▶ GIVEN INFORMATION
§
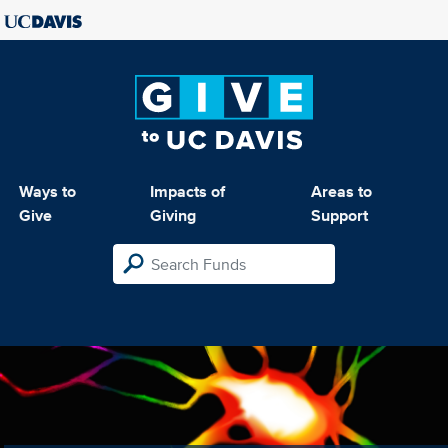
Ways to
Impacts of
Areas to
Give
Giving
Support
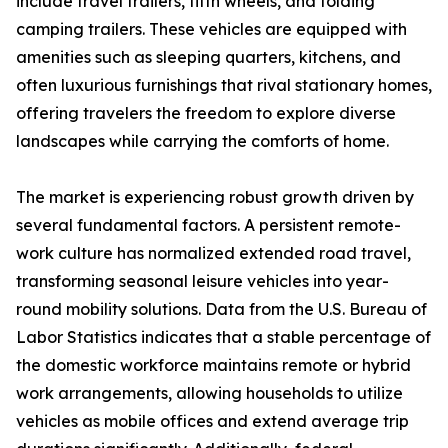
include travel trailers, fifth wheels, and folding
camping trailers. These vehicles are equipped with
amenities such as sleeping quarters, kitchens, and
often luxurious furnishings that rival stationary homes,
offering travelers the freedom to explore diverse
landscapes while carrying the comforts of home.
The market is experiencing robust growth driven by
several fundamental factors. A persistent remote-
work culture has normalized extended road travel,
transforming seasonal leisure vehicles into year-
round mobility solutions. Data from the U.S. Bureau of
Labor Statistics indicates that a stable percentage of
the domestic workforce maintains remote or hybrid
work arrangements, allowing households to utilize
vehicles as mobile offices and extend average trip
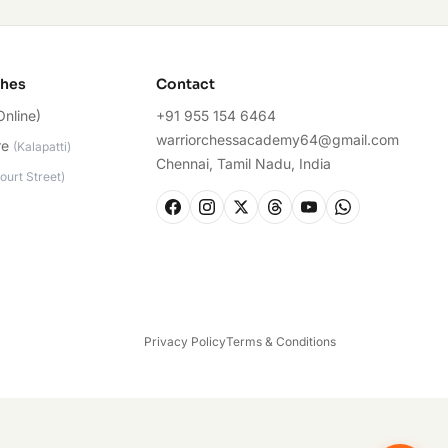
ches
Contact
Online)
+91 955 154 6464
warriorchessacademy64@gmail.com
re
(
Kalapatti
)
Chennai, Tamil Nadu, India
ourt Street
)
Privacy Policy
Terms & Conditions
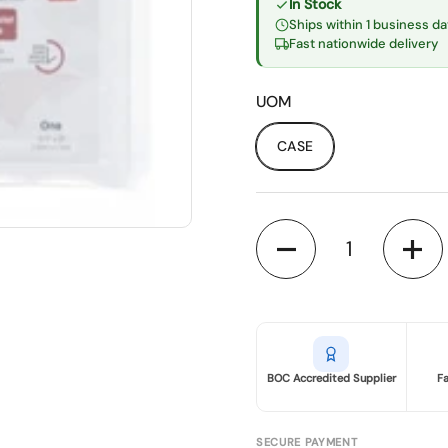
In Stock
Ships within 1 business da
Fast nationwide delivery
UOM
CASE
Quantity
BOC Accredited Supplier
F
SECURE PAYMENT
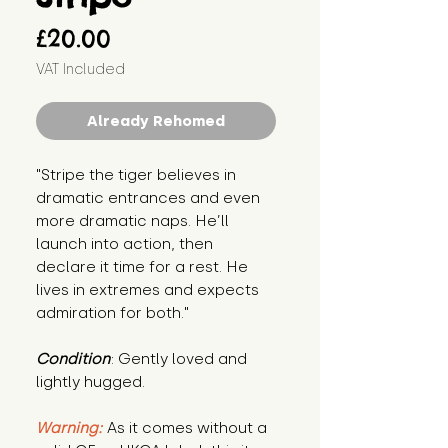
Price
£20.00
VAT Included
Already Rehomed
"Stripe the tiger believes in 
dramatic entrances and even 
more dramatic naps. He’ll 
launch into action, then 
declare it time for a rest. He 
lives in extremes and expects 
admiration for both."
Condition
: Gently loved and 
lightly hugged.
Warning:
 As it comes without a 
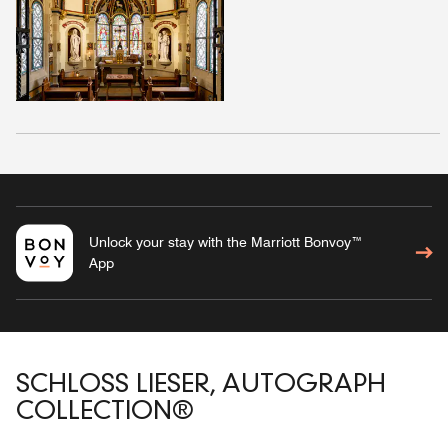
Unlock your stay with the Marriott Bonvoy™
App
SCHLOSS LIESER, AUTOGRAPH
COLLECTION®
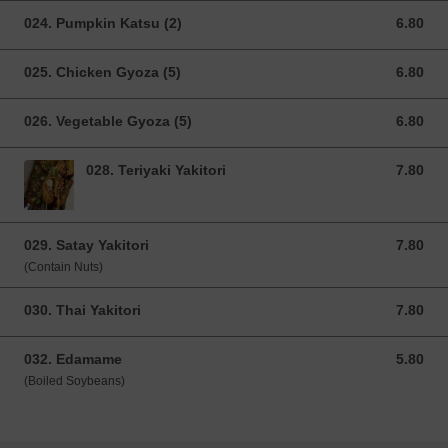
024. Pumpkin Katsu (2)
6.80
6.80 GBP
025. Chicken Gyoza (5)
6.80
6.80 GBP
026. Vegetable Gyoza (5)
6.80
6.80 GBP
028. Teriyaki Yakitori
7.80
7.80 GBP
029. Satay Yakitori
7.80
7.80 GBP
(Contain Nuts)
030. Thai Yakitori
7.80
7.80 GBP
032. Edamame
5.80
5.80 GBP
(Boiled Soybeans)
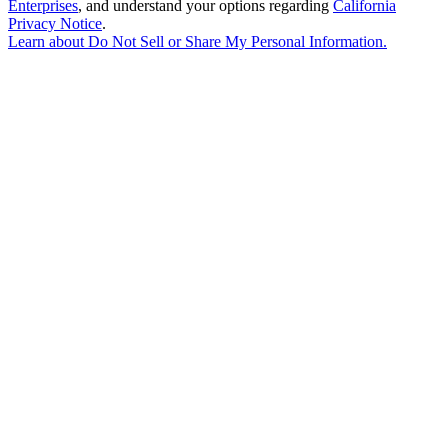
Enterprises
, and understand your options regarding
California
Privacy Notice
.
Learn about
Do Not Sell or Share My Personal Information
.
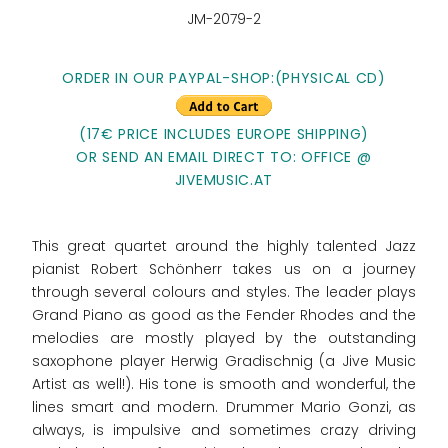
JM-2079-2
ORDER IN OUR PAYPAL-SHOP:
(PHYSICAL CD)
(17€ PRICE INCLUDES EUROPE SHIPPING)
OR SEND AN EMAIL DIRECT TO: OFFICE @
JIVEMUSIC.AT
This great quartet around the highly talented Jazz
pianist Robert Schönherr takes us on a journey
through several colours and styles. The leader plays
Grand Piano as good as the Fender Rhodes and the
melodies are mostly played by the outstanding
saxophone player Herwig Gradischnig (a Jive Music
Artist as well!). His tone is smooth and wonderful, the
lines smart and modern. Drummer Mario Gonzi, as
always, is impulsive and sometimes crazy driving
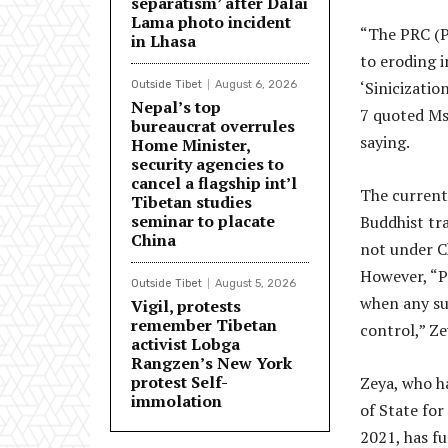
separatism’ after Dalai
Lama photo incident
“The PRC (Pe
in Lhasa
to eroding i
‘Sinicizatio
Outside Tibet
August 6, 2026
Nepal’s top
7 quoted Ms 
bureaucrat overrules
saying.
Home Minister,
security agencies to
cancel a flagship int’l
The current 
Tibetan studies
seminar to placate
Buddhist tra
China
not under Ch
However, “PR
Outside Tibet
August 5, 2026
when any suc
Vigil, protests
remember Tibetan
control,” Ze
activist Lobga
Rangzen’s New York
protest Self-
Zeya, who h
immolation
of State for
2021, has f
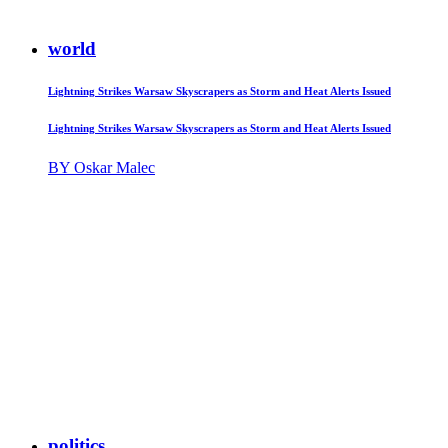
world
Lightning Strikes Warsaw Skyscrapers as Storm and Heat Alerts Issued
Lightning Strikes Warsaw Skyscrapers as Storm and Heat Alerts Issued
BY Oskar Malec
politics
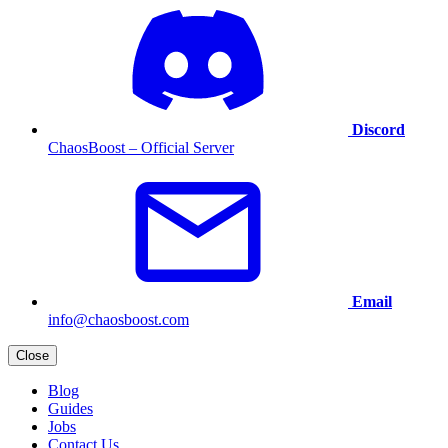
Discord
ChaosBoost – Official Server
Email
info@chaosboost.com
Close
Blog
Guides
Jobs
Contact Us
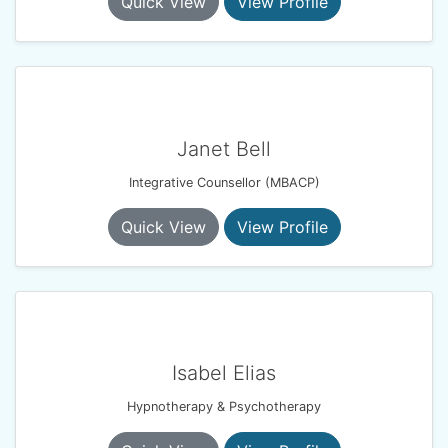
Quick View
View Profile
Janet Bell
Integrative Counsellor (MBACP)
Quick View
View Profile
Isabel Elias
Hypnotherapy & Psychotherapy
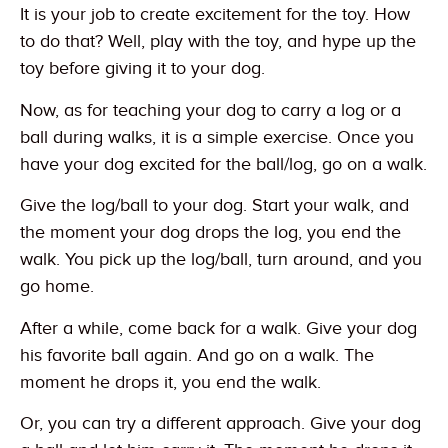
It is your job to create excitement for the toy. How
to do that? Well, play with the toy, and hype up the
toy before giving it to your dog.
Now, as for teaching your dog to carry a log or a
ball during walks, it is a simple exercise. Once you
have your dog excited for the ball/log, go on a walk.
Give the log/ball to your dog. Start your walk, and
the moment your dog drops the log, you end the
walk. You pick up the log/ball, turn around, and you
go home.
After a while, come back for a walk. Give your dog
his favorite ball again. And go on a walk. The
moment he drops it, you end the walk.
Or, you can try a different approach. Give your dog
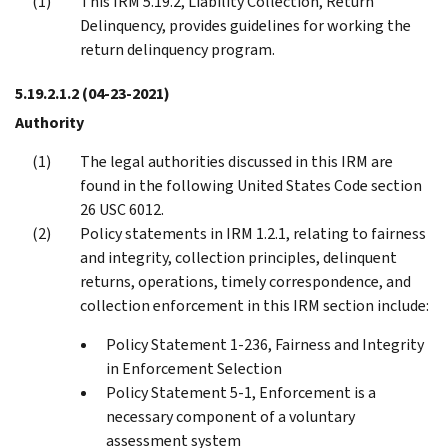
This IRM 5.19.2, Liability Collection, Return
Delinquency, provides guidelines for working the
return delinquency program.
5.19.2.1.2
(04-23-2021)
Authority
The legal authorities discussed in this IRM are
found in the following United States Code section
26 USC 6012.
Policy statements in IRM 1.2.1, relating to fairness
and integrity, collection principles, delinquent
returns, operations, timely correspondence, and
collection enforcement in this IRM section include:
Policy Statement 1-236, Fairness and Integrity
in Enforcement Selection
Policy Statement 5-1, Enforcement is a
necessary component of a voluntary
assessment system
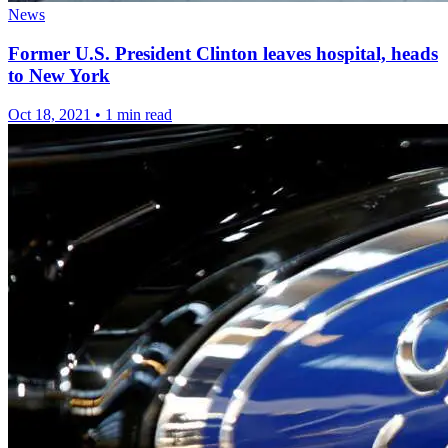
News
Former U.S. President Clinton leaves hospital, heads
to New York
Oct 18, 2021
•
1 min read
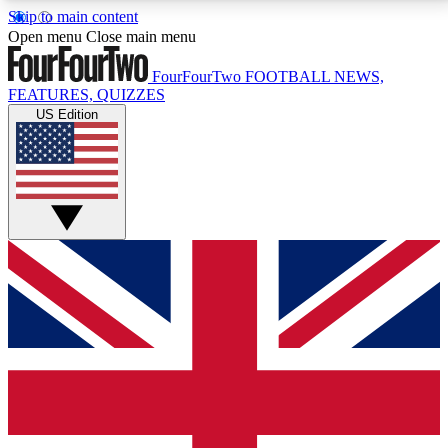
Skip to main content
17
24/7
5K+
Open menu
Close main menu
MEMBER FEATURES
ACCESS AVAILABLE
ACTIVE MEMBERS
FourFourTwo
FOOTBALL NEWS,
FEATURES, QUIZZES
US Edition
Live Q&A Sessions
Member Compet
Weekly interactive sessions
Win exclusive p
GET CLUB ACCESS QUICK
For the quickest way to join, simply enter your email
below and get access. We will send a confirmation
and sign you up to our newsletter to keep you
updated on all your football news.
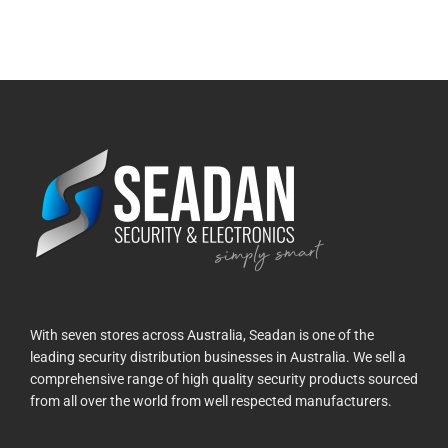
With seven stores across Australia, Seadan is one of the
leading security distribution businesses in Australia. We sell a
comprehensive range of high quality security products sourced
from all over the world from well respected manufacturers.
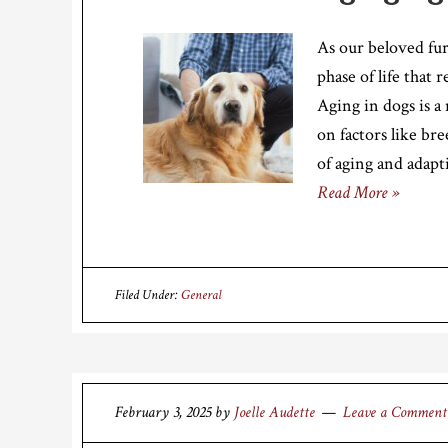
As our beloved fu
phase of life that 
Aging in dogs is a
on factors like bre
of aging and adapt
Read More »
Filed Under:
General
February 3, 2025
by
Joelle Audette
Leave a Comment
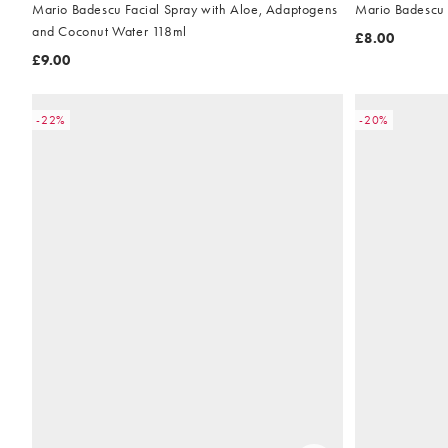
Mario Badescu Facial Spray with Aloe, Adaptogens
Mario Badescu 
and Coconut Water 118ml
£8.00
£9.00
-22%
-20%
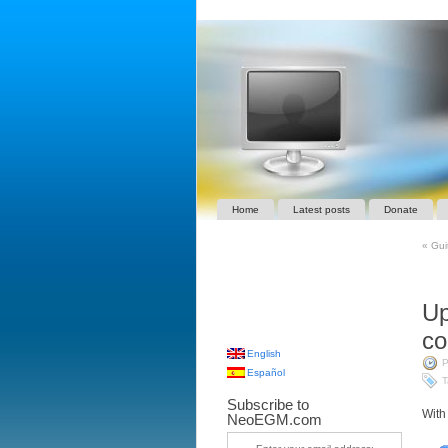
Home
Latest posts
Donate
«
Guit
Up
co
English
P
Español
T
Subscribe to
With
NeoEGM.com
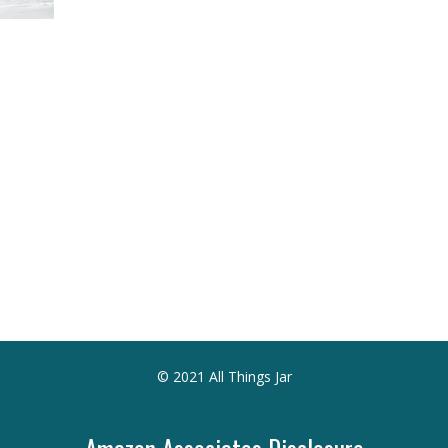
© 2021 All Things Jar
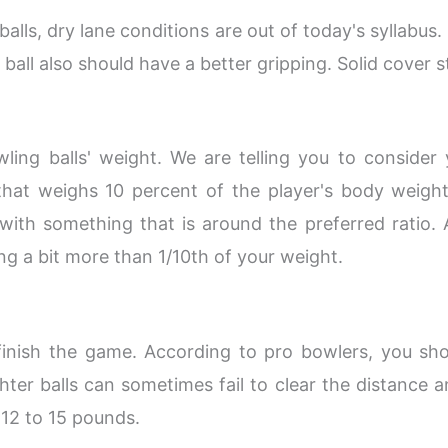
alls, dry lane conditions are out of today's syllabus
ball also should have a better gripping. Solid cover 
ling balls' weight. We are telling you to conside
 that weighs 10 percent of the player's body weight
ith something that is around the preferred ratio. 
ing a bit more than 1/10th of your weight.
finish the game. According to pro bowlers, you sh
ghter balls can sometimes fail to clear the distance an
 12 to 15 pounds.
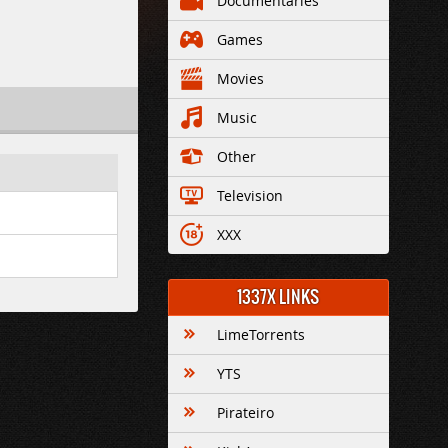
Documentaries
Games
Movies
Music
Other
Television
XXX
1337X LINKS
LimeTorrents
YTS
Pirateiro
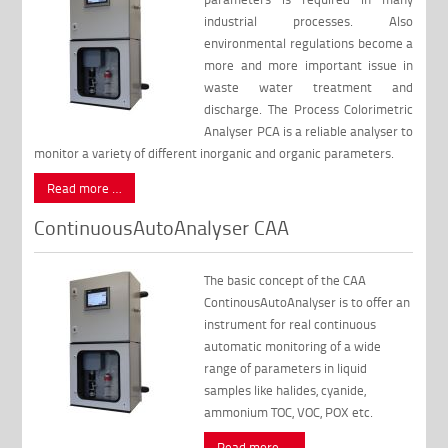
industrial processes. Also
environmental regulations become a
more and more important issue in
waste water treatment and
discharge. The Process Colorimetric
Analyser PCA is a reliable analyser to
monitor a variety of different inorganic and organic parameters.
Read more …
ContinuousAutoAnalyser CAA
The basic concept of the CAA
ContinousAutoAnalyser is to offer an
instrument for real continuous
automatic monitoring of a wide
range of parameters in liquid
samples like halides, cyanide,
ammonium TOC, VOC, POX etc.
Read more …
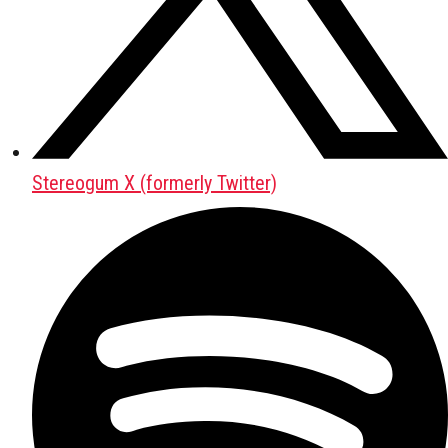
Stereogum X (formerly Twitter)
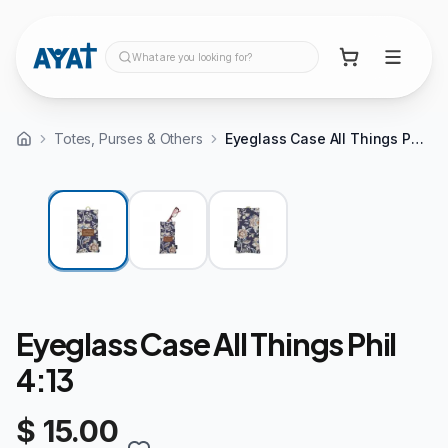
What are you looking for?
Totes, Purses & Others
Eyeglass Case All Things Phil 4:13
Eyeglass Case All Things Phil
4:13
$ 15.00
§
▶ DESCRIPTION OF THE TASK
Your task is to retype the listing exactly, without its pictures.

▶ ANSWER FOR THIS EXERCISE
Ways to
Impacts of
Areas to
Give
Giving
Support
include travel trailers, fifth wheels, and folding
camping trailers. These vehicles are equipped with
amenities such as sleeping quarters, kitchens, and
often luxurious furnishings that rival stationary homes,
offering travelers the freedom to explore diverse
landscapes while carrying the comforts of home.
The market is experiencing robust growth driven by
several fundamental factors. A persistent remote-
work culture has normalized extended road travel,
transforming seasonal leisure vehicles into year-
round mobility solutions. Data from the U.S. Bureau of
Labor Statistics indicates that a stable percentage of
the domestic workforce maintains remote or hybrid
work arrangements, allowing households to utilize
vehicles as mobile offices and extend average trip
ches
Contact
Online)
+91 955 154 6464
warriorchessacademy64@gmail.com
re
(
Kalapatti
)
Chennai, Tamil Nadu, India
ourt Street
)
Privacy Policy
Terms & Conditions
In Stock
Ships within 1 business da
Fast nationwide delivery
UOM
CASE
Quantity
BOC Accredited Supplier
F
SECURE PAYMENT
Price
£20.00
VAT Included
Already Rehomed
"Stripe the tiger believes in 
dramatic entrances and even 
more dramatic naps. He’ll 
launch into action, then 
declare it time for a rest. He 
lives in extremes and expects 
admiration for both."
Condition
: Gently loved and 
lightly hugged.
Warning:
 As it comes without a 
Unlock your stay with the Marriott Bonvoy™
App
SCHLOSS LIESER, AUTOGRAPH
COLLECTION®
024. Pumpkin Katsu (2)
6.80
6.80 GBP
025. Chicken Gyoza (5)
6.80
6.80 GBP
026. Vegetable Gyoza (5)
6.80
6.80 GBP
028. Teriyaki Yakitori
7.80
7.80 GBP
029. Satay Yakitori
7.80
7.80 GBP
(Contain Nuts)
030. Thai Yakitori
7.80
7.80 GBP
032. Edamame
5.80
5.80 GBP
(Boiled Soybeans)
Enterprises
, and understand your options regarding
California
Privacy Notice
.
Learn about
Do Not Sell or Share My Personal Information
.
JM-2079-2
ORDER IN OUR PAYPAL-SHOP:
(PHYSICAL CD)
(17€ PRICE INCLUDES EUROPE SHIPPING)
OR SEND AN EMAIL DIRECT TO: OFFICE @
JIVEMUSIC.AT
This great quartet around the highly talented Jazz
pianist Robert Schönherr takes us on a journey
through several colours and styles. The leader plays
Grand Piano as good as the Fender Rhodes and the
melodies are mostly played by the outstanding
saxophone player Herwig Gradischnig (a Jive Music
Artist as well!). His tone is smooth and wonderful, the
lines smart and modern. Drummer Mario Gonzi, as
always, is impulsive and sometimes crazy driving
separatism’ after Dalai
Lama photo incident
“The PRC (Pe
in Lhasa
to eroding i
‘Sinicizatio
Outside Tibet
August 6, 2026
Nepal’s top
7 quoted Ms 
bureaucrat overrules
saying.
Home Minister,
security agencies to
cancel a flagship int’l
The current 
Tibetan studies
seminar to placate
Buddhist tra
China
not under Ch
However, “PR
Outside Tibet
August 5, 2026
when any suc
Vigil, protests
remember Tibetan
control,” Ze
activist Lobga
Rangzen’s New York
protest Self-
Zeya, who h
immolation
of State for
2021, has f
world
Lightning Strikes Warsaw Skyscrapers as Storm and Heat Alerts Issued
Lightning Strikes Warsaw Skyscrapers as Storm and Heat Alerts Issued
BY Oskar Malec
politics
Discord
ChaosBoost – Official Server
Email
info@chaosboost.com
Close
Blog
Guides
Jobs
Contact Us
Quick View
View Profile
Janet Bell
Integrative Counsellor (MBACP)
Quick View
View Profile
Isabel Elias
Hypnotherapy & Psychotherapy
It is your job to create excitement for the toy. How
to do that? Well, play with the toy, and hype up the
toy before giving it to your dog.
Now, as for teaching your dog to carry a log or a
ball during walks, it is a simple exercise. Once you
have your dog excited for the ball/log, go on a walk.
Give the log/ball to your dog. Start your walk, and
the moment your dog drops the log, you end the
walk. You pick up the log/ball, turn around, and you
go home.
After a while, come back for a walk. Give your dog
his favorite ball again. And go on a walk. The
moment he drops it, you end the walk.
Or, you can try a different approach. Give your dog
This IRM 5.19.2, Liability Collection, Return
Delinquency, provides guidelines for working the
return delinquency program.
5.19.2.1.2
(04-23-2021)
Authority
The legal authorities discussed in this IRM are
found in the following United States Code section
26 USC 6012.
Policy statements in IRM 1.2.1, relating to fairness
and integrity, collection principles, delinquent
returns, operations, timely correspondence, and
collection enforcement in this IRM section include:
Policy Statement 1-236, Fairness and Integrity
in Enforcement Selection
Policy Statement 5-1, Enforcement is a
necessary component of a voluntary
assessment system
News
Former U.S. President Clinton leaves hospital, heads
to New York
Oct 18, 2021
•
1 min read
Skip to main content
17
24/7
5K+
Open menu
Close main menu
MEMBER FEATURES
ACCESS AVAILABLE
ACTIVE MEMBERS
FourFourTwo
FOOTBALL NEWS,
FEATURES, QUIZZES
US Edition
Live Q&A Sessions
Member Compet
Weekly interactive sessions
Win exclusive p
GET CLUB ACCESS QUICK
For the quickest way to join, simply enter your email
below and get access. We will send a confirmation
and sign you up to our newsletter to keep you
updated on all your football news.
With seven stores across Australia, Seadan is one of the
leading security distribution businesses in Australia. We sell a
comprehensive range of high quality security products sourced
from all over the world from well respected manufacturers.
As our beloved fu
phase of life that 
Aging in dogs is a
on factors like bre
of aging and adapt
Read More »
Filed Under:
General
February 3, 2025
by
Joelle Audette
Leave a Comment
Mario Badescu Facial Spray with Aloe, Adaptogens
Mario Badescu 
and Coconut Water 118ml
£8.00
£9.00
-22%
-20%
Home
Latest posts
Donate
«
Guit
Up
co
English
P
Español
T
Subscribe to
With
NeoEGM.com
© 2021 All Things Jar
alls, dry lane conditions are out of today's syllabus
ball also should have a better gripping. Solid cover 
ling balls' weight. We are telling you to conside
 that weighs 10 percent of the player's body weight
ith something that is around the preferred ratio. 
ing a bit more than 1/10th of your weight.
finish the game. According to pro bowlers, you sh
ghter balls can sometimes fail to clear the distance an
 12 to 15 pounds.
Documentaries
Games
Movies
Music
Other
Television
XXX
1337X LINKS
LimeTorrents
YTS
Pirateiro
industrial processes. Also
environmental regulations become a
more and more important issue in
waste water treatment and
discharge. The Process Colorimetric
Analyser PCA is a reliable analyser to
monitor a variety of different inorganic and organic parameters.
Read more …
ContinuousAutoAnalyser CAA
The basic concept of the CAA
ContinousAutoAnalyser is to offer an
instrument for real continuous
automatic monitoring of a wide
range of parameters in liquid
samples like halides, cyanide,
ammonium TOC, VOC, POX etc.
Read more …
Stereogum X (formerly Twitter)
What are you looking for?
Totes, Purses & Others
Eyeglass Case All Things Phil 4:13
Eyeglass Case All Things Phil
4:13
$ 15.00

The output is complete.